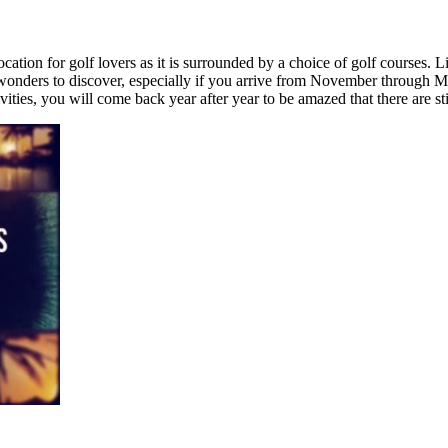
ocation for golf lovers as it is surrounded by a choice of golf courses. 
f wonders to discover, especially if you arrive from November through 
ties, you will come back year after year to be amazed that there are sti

...

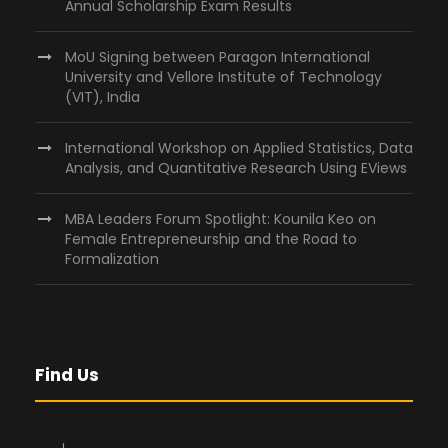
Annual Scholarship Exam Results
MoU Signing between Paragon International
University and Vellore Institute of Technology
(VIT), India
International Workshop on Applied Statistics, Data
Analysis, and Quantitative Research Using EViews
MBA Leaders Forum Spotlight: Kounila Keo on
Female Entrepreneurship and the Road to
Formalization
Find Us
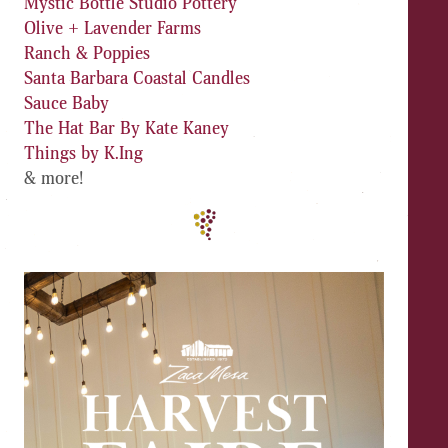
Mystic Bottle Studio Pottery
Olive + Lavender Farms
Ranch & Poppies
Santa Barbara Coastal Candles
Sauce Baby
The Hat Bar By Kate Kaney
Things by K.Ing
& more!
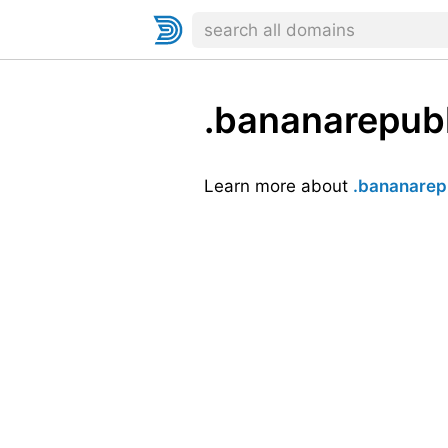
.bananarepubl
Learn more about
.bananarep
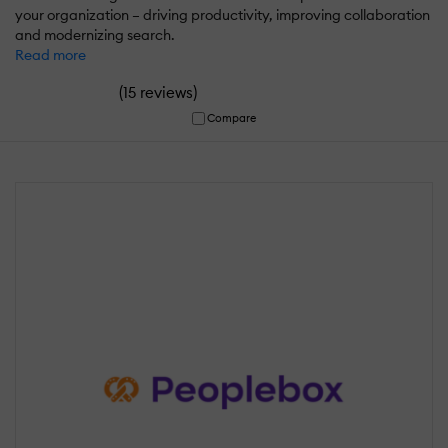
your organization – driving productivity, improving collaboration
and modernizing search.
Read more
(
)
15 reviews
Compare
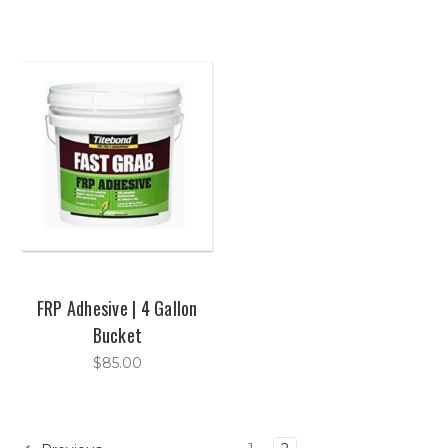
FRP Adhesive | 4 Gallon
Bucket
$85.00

**TASK BRIEF:** Please copy, exactly as written, every line in the listing above from the line with "ocation for golf" up to and including the line with "ties, you will".

**RESULT BELOW:**
ocation for golf lovers as it is surrounded by a choice of golf courses. 
f wonders to discover, especially if you arrive from November through 
ties, you will come back year after year to be amazed that there are sti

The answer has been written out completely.